É admirável. No mesmo país onde um enfermeiro precisa de três empregos para sobreviver, onde um professor passa metade da vida em concursos que parecem piadas mal contadas, e onde os pensionistas recebem aumentos que mal compram dois sacos de arroz por mês, descobre-se que, afinal, há milhares de milhões para cativar. Basta Bruxelas estalar os dedos – ou citar o “interesse europeu” – e a carteira portuguesa abre-se mais depressa do que o SNS fecha urgências ao fim de semana.
Chamam-lhe “garantia”, como quem diz que não custa nada, que é só assinar ali e confiar que tudo correrá bem. Ora, todos sabemos que quando nos pedem uma garantia desse tamanho não é para comprar uma torradeira. É para alimentar uma fogueira geopolítica que já queimou orçamentos, vidas, diplomacias e paciências. Uma fogueira tão voraz que nem Washington, mestre em inventar guerras e financiá-las, quer continuar a atirar lenha.
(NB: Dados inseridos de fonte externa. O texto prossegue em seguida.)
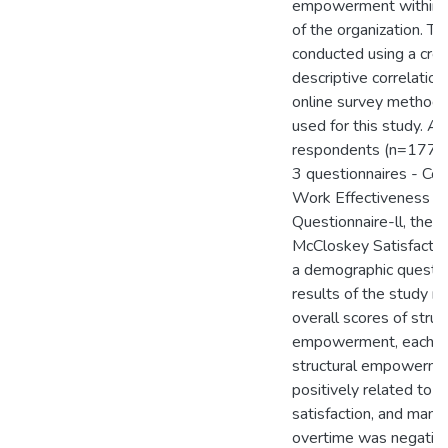
empowerment within t
of the organization. T
conducted using a cros
descriptive correlation
online survey method
used for this study. A 
respondents (n=177)
3 questionnaires - Con
Work Effectiveness
Questionnaire-ll, the 
McCloskey Satisfactio
a demographic questio
results of the study r
overall scores of struc
empowerment, each su
structural empowerm
positively related to j
satisfaction, and man
overtime was negative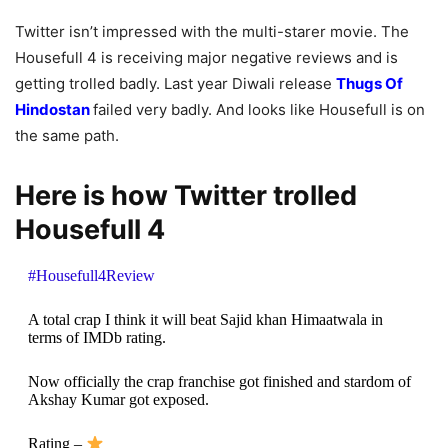
Twitter isn’t impressed with the multi-starer movie. The
Housefull 4 is receiving major negative reviews and is
getting trolled badly. Last year Diwali release
Thugs Of
Hindostan
failed very badly. And looks like Housefull is on
the same path.
Here is how Twitter trolled
Housefull 4
#Housefull4Review
A total crap I think it will beat Sajid khan Himaatwala in
terms of IMDb rating.
Now officially the crap franchise got finished and stardom of
Akshay Kumar got exposed.
Rating –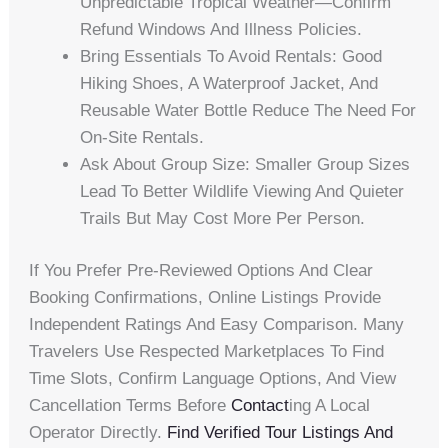
Unpredictable Tropical Weather—Confirm
Refund Windows And Illness Policies.
Bring Essentials To Avoid Rentals: Good
Hiking Shoes, A Waterproof Jacket, And
Reusable Water Bottle Reduce The Need For
On-Site Rentals.
Ask About Group Size: Smaller Group Sizes
Lead To Better Wildlife Viewing And Quieter
Trails But May Cost More Per Person.
If You Prefer Pre-Reviewed Options And Clear
Booking Confirmations, Online Listings Provide
Independent Ratings And Easy Comparison. Many
Travelers Use Respected Marketplaces To Find
Time Slots, Confirm Language Options, And View
Cancellation Terms Before
Contact
Ing A Local
Operator Directly.
Find Verified Tour Listings And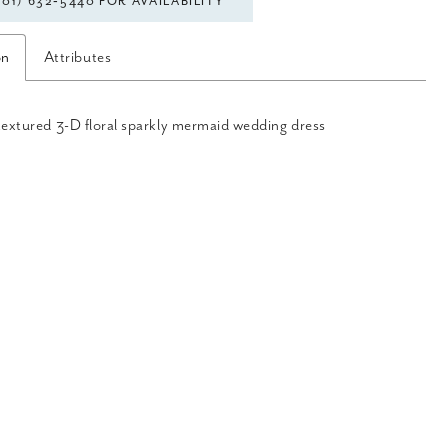
301) 632‑5440 FOR AVAILABILITY
on
Attributes
textured 3-D floral sparkly mermaid wedding dress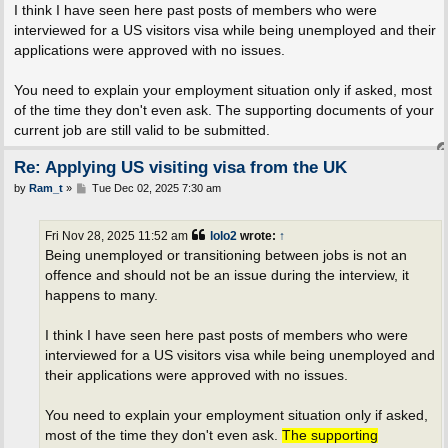
I think I have seen here past posts of members who were
interviewed for a US visitors visa while being unemployed and their
applications were approved with no issues.
You need to explain your employment situation only if asked, most
of the time they don't even ask. The supporting documents of your
current job are still valid to be submitted.
Re: Applying US visiting visa from the UK
P
by
Ram_t
»
Tue Dec 02, 2025 7:30 am
o
s
t
Fri Nov 28, 2025 11:52 am
lolo2
wrote:
↑
Being unemployed or transitioning between jobs is not an
offence and should not be an issue during the interview, it
happens to many.
I think I have seen here past posts of members who were
interviewed for a US visitors visa while being unemployed and
their applications were approved with no issues.
You need to explain your employment situation only if asked,
most of the time they don't even ask.
The supporting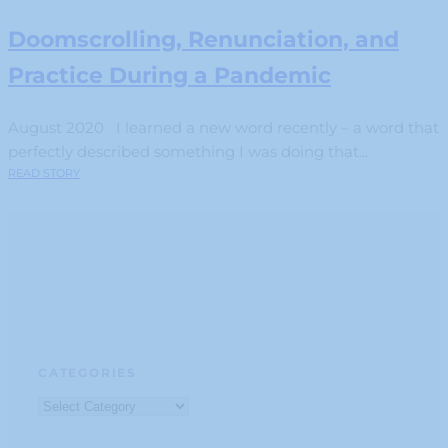
Doomscrolling, Renunciation, and
Practice During a Pandemic
August 2020 I learned a new word recently – a word that
perfectly described something I was doing that...
READ STORY
CATEGORIES
Categories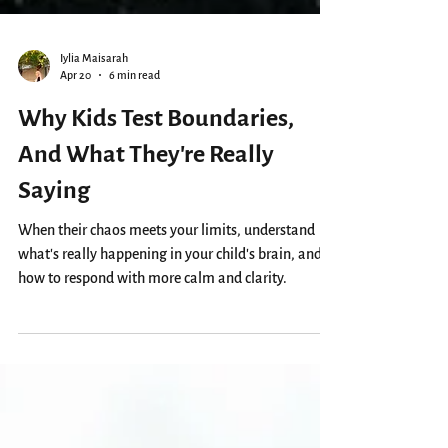
Iylia Maisarah
Apr 20
6 min read
Why Kids Test Boundaries,
And What They’re Really
Saying
When their chaos meets your limits, understand
what’s really happening in your child’s brain, and
how to respond with more calm and clarity.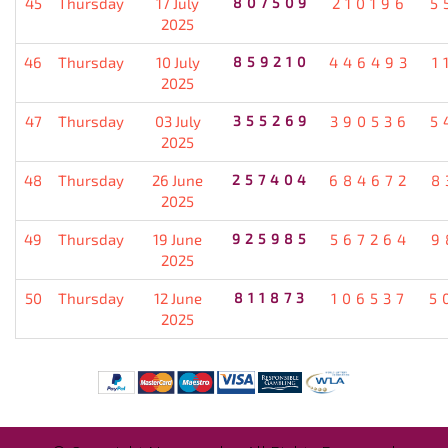
45
Thursday
17 July
807509
210196
5
2025
46
Thursday
10 July
859210
446493
1
2025
47
Thursday
03 July
355269
390536
5
2025
48
Thursday
26 June
257404
684672
8
2025
49
Thursday
19 June
925985
567264
9
2025
50
Thursday
12 June
811873
106537
5
2025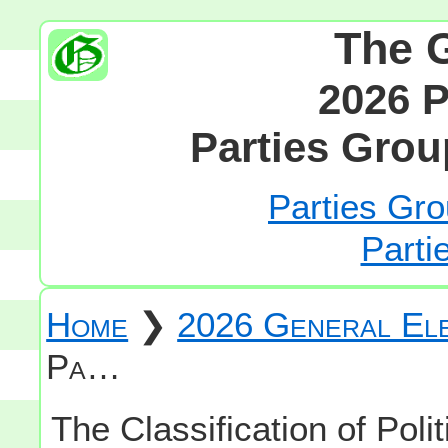
The 
2026 P
Parties Grou
Parties Gro
Parti
Home
❯
2026 General Ele
Pa…
The Classification of Polit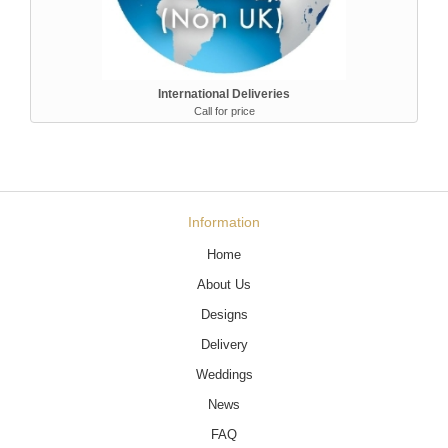
International Deliveries
Call for price
Information
Home
About Us
Designs
Delivery
Weddings
News
FAQ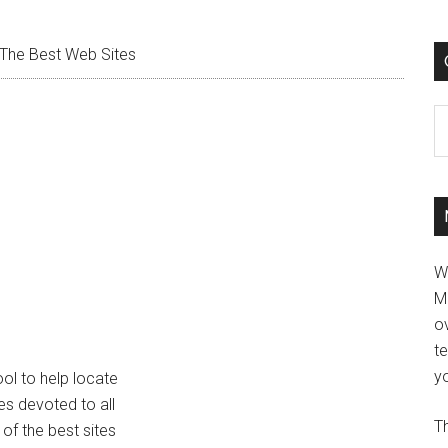
The Best Web Sites
C
W
M
ov
t
yo
ool to help locate
tes devoted to all
Th
 of the best sites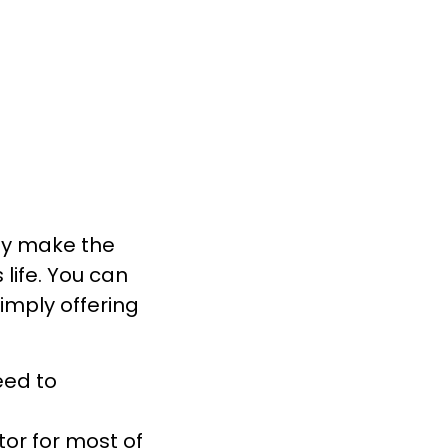
uly make the
 life. You can
 simply offering
eed to
or for most of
Mas Portugal, sempre pronto a ser o melhor aluno da sala, vai sorrir enquanto assina o cheque invisível. Afinal, dizem-nos, “não sai do défice”. Pois claro – como também não sai do défice a eterna sobrecarga no SNS, o abandono da habitação social, os salários mínimos que tentam, com algum esforço, ser salários aceitáveis, ou as pensões que se arrastam no calvário da inflação.
É uma maravilha da engenharia política: não há dinheiro para garantir acesso à saúde, mas há para garantir um empréstimo que pode – só pode – transformar-se numa dívida real. Não há fundos para tirar famílias da precariedade, mas há para prometer cobertura caso um Estado estrangeiro deixe de pagar o que deve. Não há recursos para programas sociais estruturais, mas há para financiar uma guerra que nos chega apenas através de boletins, reuniões e comunicados cheios de pose moral.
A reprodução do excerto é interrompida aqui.